Domingo XXXI del tiempo ordinario: Y yo ¿de quién aprendo?

«Tristemente es un signo de los tiempos que los fariseos estén en pleno auge mientras los profetas languidecen como quien cuenta los granos del reloj de arena. Tenemos que esforzarnos de verdad por liberarnos de una religión que satura nuestra conciencia y no nos lleva a la búsqueda continua de Dios para que sea de verdad alimento de vida y no alimento de muerte».

Por Roberto Sayalero, agustino recoleto. Zaragoza, España.

Y yo ¿de quién aprendo? No se trata de trazar la línea entre buenos y malos, justos e injustos, sinceros y falsos, realistas y soñadores, zalameros e hirsutos. El asunto es saber cuál es nuestra fuente, a quién le damos mayor credibilidad, quién se encarga de contrastar lo que hacemos o de confrontarnos cuando nos parece que somos intocables.

A día de hoy escasean los profetas, los que lo son con todas las letras, no los que se erigen como tales o se autoproclaman.
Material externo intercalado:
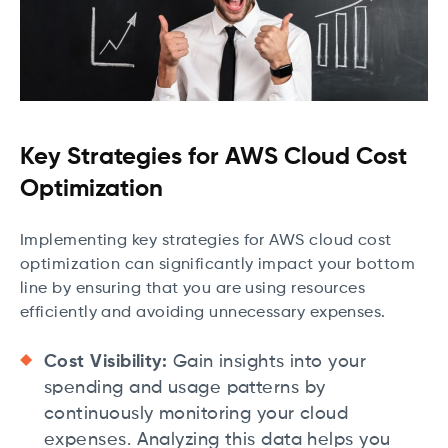
Key Strategies for AWS Cloud Cost
Optimization
Implementing key strategies for AWS cloud cost
optimization can significantly impact your bottom
line by ensuring that you are using resources
efficiently and avoiding unnecessary expenses.
Cost Visibility:
Gain insights into your
spending and usage patterns by
continuously monitoring your cloud
expenses. Analyzing this data helps you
Hoy este tipo de gente no interesa, incomodan demasiado con su forma de ser porque son coherentes con lo que piensan y además lo dicen sin miedo. Además acompañan sus palabras con sus obras, con su vida, algo que las nuevas generaciones podrían ver con extrañeza. Somos, nos guste o no, presos, esclavos de nuestras palabras y eso, a veces, trae sus consecuencias, porque no se puede exigir lo que uno mismo no cumple, ni se puede vivir de forma totalmente opuesta a lo que se dice. Eso es hipocresía de primera calidad o, para ir aterrizando en el evangelio de hoy, fariseísmo puro y duro.
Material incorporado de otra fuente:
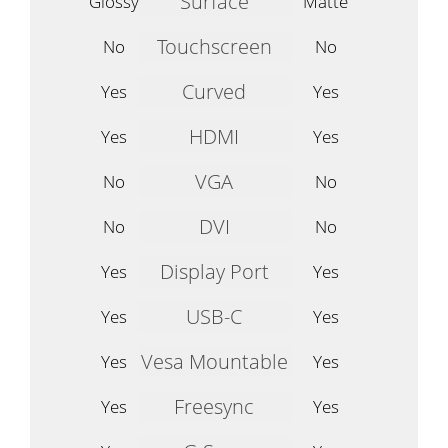
Surface
Glossy
Matte
Touchscreen
No
No
Curved
Yes
Yes
HDMI
Yes
Yes
VGA
No
No
DVI
No
No
Display Port
Yes
Yes
USB-C
Yes
Yes
Vesa Mountable
Yes
Yes
Freesync
Yes
Yes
Después de tantos domingos de confrontación llegamos a la última por este año. El evangelio del domingo pasado en el que se nos presentaban el amor a Dios y al prójimo como los mandamientos principales que resumen la Alianza, junto con el de hoy nos sirven de perfecta recapitulación de lo fundamental del ser cristiano. Jesús desenmascara definitivamente a los fariseos, dedicados a exhibirse y a cargar fardos sobre las espaldas ajenas sin ser consecuentes con su palabra. Además, exhorta a los discípulos a no considerarse unos por encima de otros, pues todos somos hermanos. Entonces, ni maestro, ni padre ni señor, sino todos hermanos con un mismo maestro y un mismo Señor. Las relaciones de unos con otros no se entienden sin el servicio revestido de amor y generosidad.

Tristemente es un signo de los tiempos que los fariseos estén en pleno auge mientras los profetas languidecen como quien cuenta los granos del reloj de arena. Tenemos que esforzarnos de verdad por liberarnos de una religión que satura nuestra conciencia y no nos lleva a la búsqueda continua de Dios para que sea de verdad alimento de vida y no alimento de muerte.
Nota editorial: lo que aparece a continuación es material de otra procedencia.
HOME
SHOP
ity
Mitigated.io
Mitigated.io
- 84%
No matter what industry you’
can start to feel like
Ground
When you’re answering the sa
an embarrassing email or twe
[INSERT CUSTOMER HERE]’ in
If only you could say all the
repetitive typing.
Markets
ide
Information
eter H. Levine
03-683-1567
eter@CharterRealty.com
Todos llevamos por dentro un fariseo más o menos desarrollado y, a veces, hasta le prestamos atención. Hemos de acabar con él lo antes posible. Esa es una cuestión vital que nos libera de mil y una tonterías y nos centra en lo que ha de ser nuestra única vocación: ser felices para que podamos hacer felices a los demás y luchar por erradicar el sufrimiento y el dolor. Y esto tanto a nivel social como religioso.

La eucaristía es la fiesta de la vida que vence a la muerte. Ojalá participar nos haga verdaderos profetas pues eso significará que nos ha hecho más coherentes con nuestra fe y hemos matado un poquito más a ese maldito fariseo que portamos. Si los profetas se extinguen, la sociedad y la vida cristiana evangélica estarán heridas de muerte. Está en nuestras manos si preferimos aprender de la doctrina mortecina del cumplimiento o prestar atención a la incómoda voz que nos mantiene despiertos y atentos a lo que sucede y a lo que nuestra vocación de cristianos tiene que hacer frente en cada momento.